Christmas has always been one of my most favourite special events in the year. Christmas for me is filled with memories of too much food, horrible Christmas-cracker paper hats and bad jokes, summer, sunshine, playing games after lunch and lying out in the sun with too-full bellies.
But trying to conceive (TTC) has put a new slant on it.
Sadly one of the tough things about having trouble TTC can be that previously anticipated and enjoyable events during the year become hard to face...
They can become a milestone - a reminder that another of those events that has passed with no pregnancy in sight.
Everyone coming together for a special occasion is prime-time for those 'Pearls of Wisdom' (POWs), well meaning, but insensitive, questions...and inevitably it seems to be the time for other people's happy announcements.

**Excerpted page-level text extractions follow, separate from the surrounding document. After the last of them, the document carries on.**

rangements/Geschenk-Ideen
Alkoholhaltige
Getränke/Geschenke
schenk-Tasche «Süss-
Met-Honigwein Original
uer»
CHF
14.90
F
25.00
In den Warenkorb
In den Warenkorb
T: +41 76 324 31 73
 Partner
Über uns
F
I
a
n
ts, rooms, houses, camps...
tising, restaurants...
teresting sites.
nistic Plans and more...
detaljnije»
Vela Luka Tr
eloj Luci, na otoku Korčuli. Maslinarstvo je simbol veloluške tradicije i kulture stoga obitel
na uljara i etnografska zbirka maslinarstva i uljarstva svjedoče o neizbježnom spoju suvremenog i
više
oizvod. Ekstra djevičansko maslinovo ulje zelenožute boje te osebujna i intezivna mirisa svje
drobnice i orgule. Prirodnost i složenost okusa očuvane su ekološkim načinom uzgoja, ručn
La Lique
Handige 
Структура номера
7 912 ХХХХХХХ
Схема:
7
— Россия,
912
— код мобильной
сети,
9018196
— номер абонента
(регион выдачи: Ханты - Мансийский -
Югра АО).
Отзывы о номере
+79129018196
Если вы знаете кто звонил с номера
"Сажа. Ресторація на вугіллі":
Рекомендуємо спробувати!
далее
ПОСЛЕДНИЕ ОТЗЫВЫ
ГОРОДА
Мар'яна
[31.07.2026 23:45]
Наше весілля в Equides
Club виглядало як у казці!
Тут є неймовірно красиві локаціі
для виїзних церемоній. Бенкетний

Occasions you previously loved can start to feel like a minefield.
Christmas 2013 was particularly hard for me. We had two ectopic pregnancies in 2013 - the first of which would have been due just before Christmas. Before we lost the pregnancy I had already indulged in the thought of having my baby in my arms in time for Christmas...

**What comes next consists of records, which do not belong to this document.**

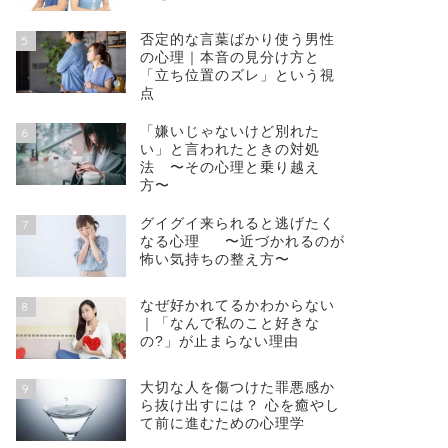
否定的な言葉ばかり使う男性
5
の心理｜本音の見分け方と
「立ち位置のズレ」という視
点
「嫌いじゃないけど別れた
6
い」と言われたときの対処
法 〜その心理と乗り越え
方〜
グイグイ来られると逃げたく
7
なる心理 〜近づかれるのが
怖い気持ちの整え方〜
なぜ好かれてるかわからない
8
｜「なんで私のこと好きな
の?」が止まらない理由
大切な人を傷つけた罪悪感か
9
ら抜け出すには？ 心を癒やし
て前に進むための心理学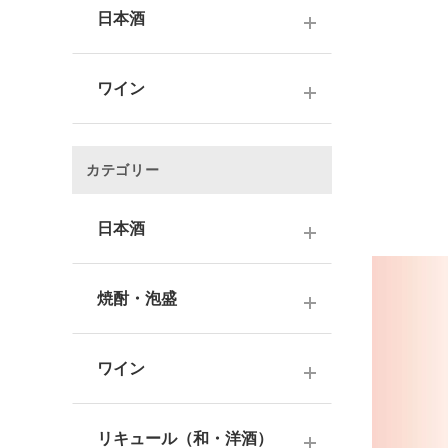
日本酒
～1,000円
ワイン
1,001～3,000円
～1000円以下
3,001～5,000円
カテゴリー
1,001～2,000円
5,001～10,000円
2,001～3,000円
日本酒
10,001円～
3,001～5,000円
1000円台
日本酒銘柄で選ぶ
焼酎・泡盛
5,001～10,000円
2000円台
純米大吟醸酒
10,001円～
蔵元で選ぶ
3000円台
大吟醸酒
ワイン
焼酎銘柄で選ぶ
4000円台
純米吟醸酒
日本のワイン
芋焼酎
リキュール（和・洋酒）
5000円台
吟醸酒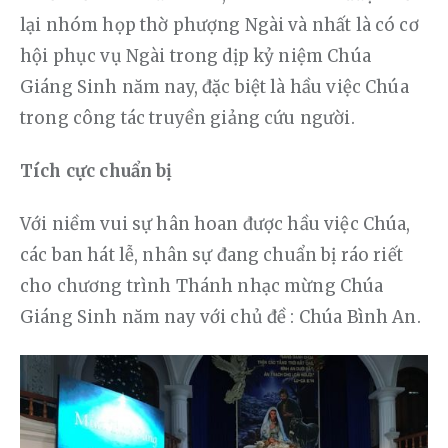
lại nhóm họp thờ phượng Ngài và nhất là có cơ 
hội phục vụ Ngài trong dịp kỷ niệm Chúa 
Giáng Sinh năm nay, đặc biệt là hầu việc Chúa 
trong công tác truyền giảng cứu người.
Tích cực chuẩn bị
Với niềm vui sự hân hoan được hầu việc Chúa, 
các ban hát lễ, nhân sự đang chuẩn bị ráo riết 
cho chương trình Thánh nhạc mừng Chúa 
Giáng Sinh năm nay với chủ đề : Chúa Bình An.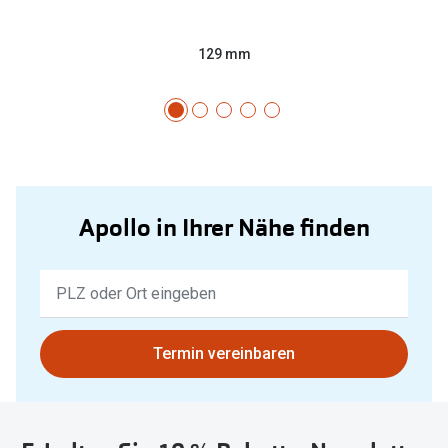
129 mm
Apollo in Ihrer Nähe finden
Keine
Ergebnisse
gefunden.
Bitte
Termin vereinbaren
nutzen
Sie
untenstehenden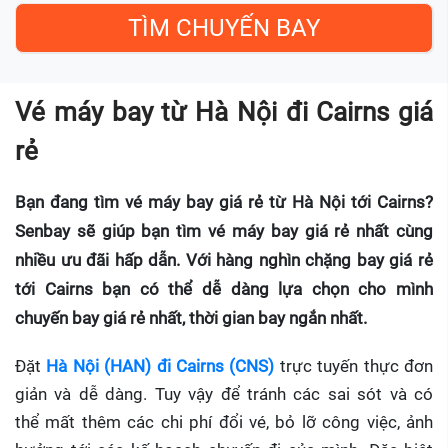
Vé máy bay từ Hà Nội đi Cairns giá
rẻ
Bạn đang tìm vé máy bay giá rẻ từ Hà Nội tới Cairns?
Senbay sẽ giúp bạn tìm vé máy bay giá rẻ nhất cùng
nhiều ưu đãi hấp dẫn. Với hàng nghìn chặng bay giá rẻ
tới Cairns bạn có thể dễ dàng lựa chọn cho mình
chuyến bay giá rẻ nhất, thời gian bay ngắn nhất.
Đặt
Hà Nội (HAN) đi Cairns (CNS)
trực tuyến thực đơn
giản và dễ dàng. Tuy vậy để tránh các sai sót và có
thể mất thêm các chi phí đổi vé, bỏ lỡ công việc, ảnh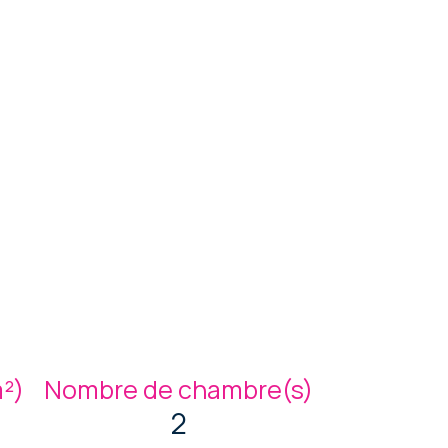
m²)
Nombre de chambre(s)
2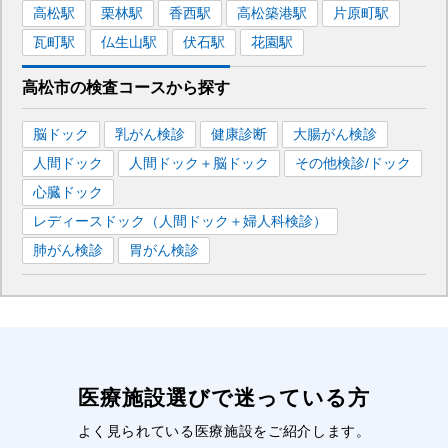
高松
駅
栗林
駅
香西
駅
高松築港
駅
片原町
駅
瓦町
駅
仏生山
駅
伏石
駅
花園
駅
高松市
の
検査コースから探す
脳ドック
乳がん検診
健康診断
大腸がん検診
人間ドック
人間ドック＋脳ドック
その他検診/ドック
心臓ドック
レディースドック（人間ドック＋婦人科検診）
肺がん検診
胃がん検診
医療施設選びで迷っている方
よく見られている医療施設をご紹介します。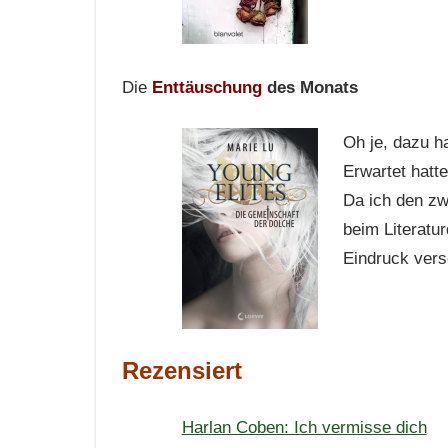
Die
Enttäuschung
des Monats
Oh je, dazu ha
Erwartet hatte
Da ich den zw
beim Literatu
Eindruck vers
Rezensiert
Harlan Coben: Ich vermisse dich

Our second loss came a month before Christmas and was still fresh, with a knife's twist of being on the due date of the first pregnancy!

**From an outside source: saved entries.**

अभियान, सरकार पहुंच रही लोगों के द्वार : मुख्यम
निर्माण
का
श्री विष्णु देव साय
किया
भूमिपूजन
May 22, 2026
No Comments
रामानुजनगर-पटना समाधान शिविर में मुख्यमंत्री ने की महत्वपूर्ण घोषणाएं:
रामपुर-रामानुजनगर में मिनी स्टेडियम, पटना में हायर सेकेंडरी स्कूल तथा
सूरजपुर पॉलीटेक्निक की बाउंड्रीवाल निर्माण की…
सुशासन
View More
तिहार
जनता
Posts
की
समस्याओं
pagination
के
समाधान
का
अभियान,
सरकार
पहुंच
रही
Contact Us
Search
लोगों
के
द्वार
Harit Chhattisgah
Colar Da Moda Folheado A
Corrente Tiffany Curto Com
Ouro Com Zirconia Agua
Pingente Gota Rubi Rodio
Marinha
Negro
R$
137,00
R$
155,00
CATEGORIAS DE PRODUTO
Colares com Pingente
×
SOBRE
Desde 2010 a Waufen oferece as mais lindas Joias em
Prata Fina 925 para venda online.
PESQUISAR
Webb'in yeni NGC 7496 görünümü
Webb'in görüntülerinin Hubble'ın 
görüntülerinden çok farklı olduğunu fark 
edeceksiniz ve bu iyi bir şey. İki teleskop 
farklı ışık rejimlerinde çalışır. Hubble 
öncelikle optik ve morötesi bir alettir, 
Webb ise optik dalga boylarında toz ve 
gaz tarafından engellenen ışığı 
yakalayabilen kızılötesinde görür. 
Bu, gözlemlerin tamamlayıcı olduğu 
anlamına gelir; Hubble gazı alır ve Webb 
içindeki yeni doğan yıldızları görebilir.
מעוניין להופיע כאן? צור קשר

Feeling particularly fragile I didn't know how I'd cope with the well-meaning questions and comments. I wasn't sure I could muster the same joy and excitement I would have normally felt.
Then I decided this wouldn't do - infertility has taken my time, my fallopian tubes, my patience and so many other things...it was not taking from me the ability to enjoy important occasions in my life!!
So what's my survival guide for holidays and special occasions??
I remember what I loved about them in the first place!
I shift my focus from what I don’t have to what I do have – rather than thinking of all the reasons I feel sad about the occasion I immerse myself making a list of all the things about it that bring me joy.
I find this so useful – often we have a tendency to focus on the negatives in life, or the things that aren’t working….it can take conscious effort at first to shift that to the good things in life.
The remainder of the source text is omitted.